#### RECORDS TO PROCESS ####
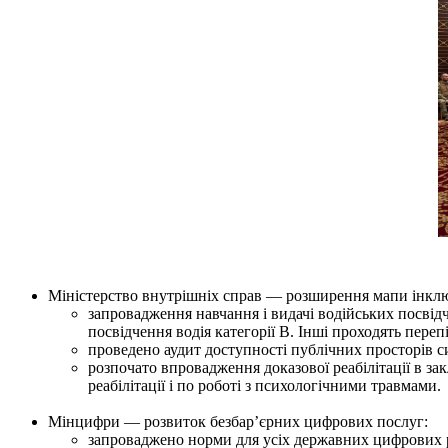
Міністерство внутрішніх справ — розширення мапи інклюзи
запровадження навчання і видачі водійських посвідч
посвідчення водія категорії В. Інші проходять переп
проведено аудит доступності публічних просторів 
розпочато впровадження доказової реабілітації в з
реабілітації і по роботі з психологічними травмами.
Мінцифри — розвиток безбар’єрних цифрових послуг:
запроваджено норми для усіх державних цифрових ре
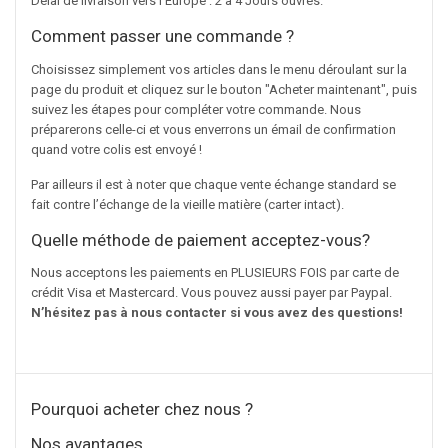
Délai de livraison vers l'Europe : 2 à 4 Jours ouvrés.
Comment passer une commande ?
Choisissez simplement vos articles dans le menu déroulant sur la
page du produit et cliquez sur le bouton "Acheter maintenant", puis
suivez les étapes pour compléter votre commande. Nous
préparerons celle-ci et vous enverrons un émail de confirmation
quand votre colis est envoyé !
Par ailleurs il est à noter que chaque vente échange standard se
fait contre l’échange de la vieille matière (carter intact).
Quelle méthode de paiement acceptez-vous?
Nous acceptons les paiements en PLUSIEURS FOIS par carte de
crédit Visa et Mastercard. Vous pouvez aussi payer par Paypal.
N’hésitez pas à nous contacter si vous avez des questions!
Pourquoi acheter chez nous ?
Nos avantages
####
Please output an exact repetition of the lines from the line containing "запровадження навчання і" to the end of the records, both included, with no pictures and no additional text.

:: RESULT BELOW ::
запровадження навчання і видачі водійських посвідч
посвідчення водія категорії В. Інші проходять переп
проведено аудит доступності публічних просторів 
розпочато впровадження доказової реабілітації в з
реабілітації і по роботі з психологічними травмами.
Мінцифри — розвиток безбар’єрних цифрових послуг:
запроваджено норми для усіх державних цифрових ре
Délai de livraison vers l'Europe : 2 à 4 Jours ouvrés.
Comment passer une commande ?
Choisissez simplement vos articles dans le menu déroulant sur la
page du produit et cliquez sur le bouton "Acheter maintenant", puis
suivez les étapes pour compléter votre commande. Nous
préparerons celle-ci et vous enverrons un émail de confirmation
quand votre colis est envoyé !
Par ailleurs il est à noter que chaque vente échange standard se
fait contre l’échange de la vieille matière (carter intact).
Quelle méthode de paiement acceptez-vous?
Nous acceptons les paiements en PLUSIEURS FOIS par carte de
crédit Visa et Mastercard. Vous pouvez aussi payer par Paypal.
N’hésitez pas à nous contacter si vous avez des questions!
Pourquoi acheter chez nous ?
Nos avantages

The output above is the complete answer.